I think this will play very well with all the existing MTTHs, as if anything, it's erring on the side of slowing things down when your councillors are selected purely for skill, and in the most perfectly optimized of councils (not that it's terribly hard to select compatible councillors and treat them right), we only see a 15% speed-up, which is greatly overshadowed by other MTTH factors in most cases. Despite the relative subtlety, it should still succeed at mattering enough to add more depth to council management with very little added complexity (particularly when you're playing a character that is no True Christian Knight and it's a choice between either a -40 courtier with higher skill or a less-skilled vassal for which you can pull-in a few favors). The granularity is sufficient to make all your actions toward your councillors potentially have a noticeable effect on their work quality, yet the stacking modifiers only take a total of 11 single-cheap-condition one-liners.
FWIW:
Code:
modifier = { factor = 1.09 not = { opinion = { who = liege value = -99 } } }
modifier = { factor = 1.06 not = { opinion = { who = liege value = -80 } } }
modifier = { factor = 1.06 not = { opinion = { who = liege value = -60 } } }
modifier = { factor = 1.06 not = { opinion = { who = liege value = -40 } } }
modifier = { factor = 1.06 not = { opinion = { who = liege value = -20 } } }
modifier = { factor = 1.06 not = { opinion = { who = liege value = 0 } } }
modifier = { factor = 1.03 not = { opinion = { who = liege value = 20 } } }
modifier = { factor = 0.96 opinion = { who = liege value = 35 } }
modifier = { factor = 0.96 opinion = { who = liege value = 55 } }
modifier = { factor = 0.96 opinion = { who = liege value = 75 } }
modifier = { factor = 0.96 opinion = { who = liege value = 95 } }
All easily tune-able, of course.
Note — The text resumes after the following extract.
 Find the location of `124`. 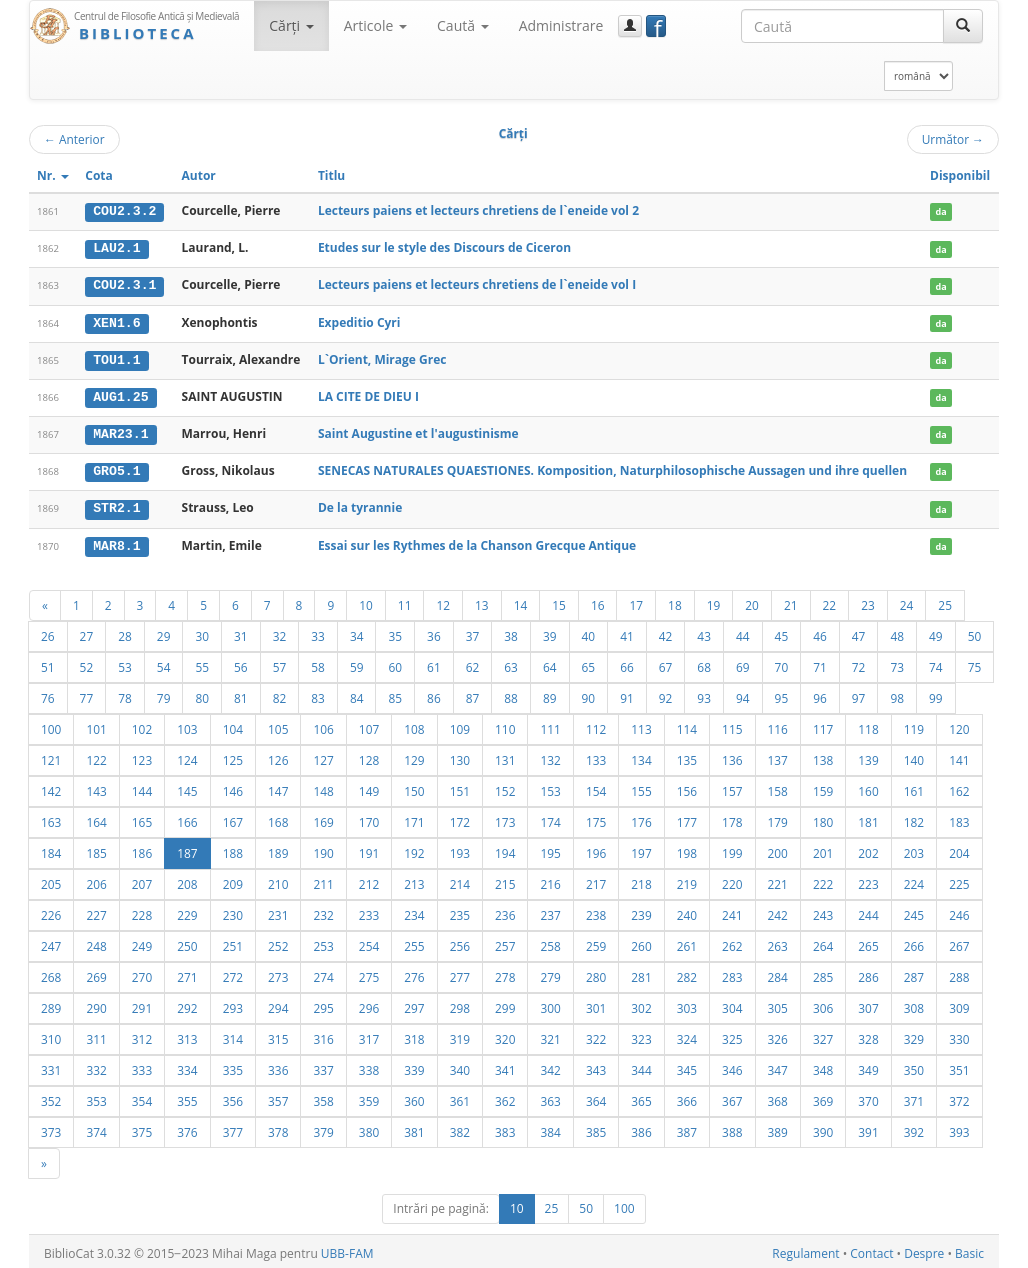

I'll let that sit for a short bit before I move to the relatively tedious task of actually applying it (and potentially its inverse, appropriately) to all the relevant job events. After that, expect a pull request.
Note: I can merely generate and copy/paste a differently-tuned modifier set into the modified events, if it should seem so appropriate, so there's no hurry to get the MTTH curve correct on the first swing. I still have to go through them all [the events] and select those which should be affected (incl. some of those nasty events where you want the inverse MTTH curve; e.g., perhaps the ai_chance modifiers for a noble successfully bribing your chancellor, although technically in that case it's the same curve since it's an ai_chance rather than a MTTH). I've just put these one-size-fits-all numbers out for RFC purposes.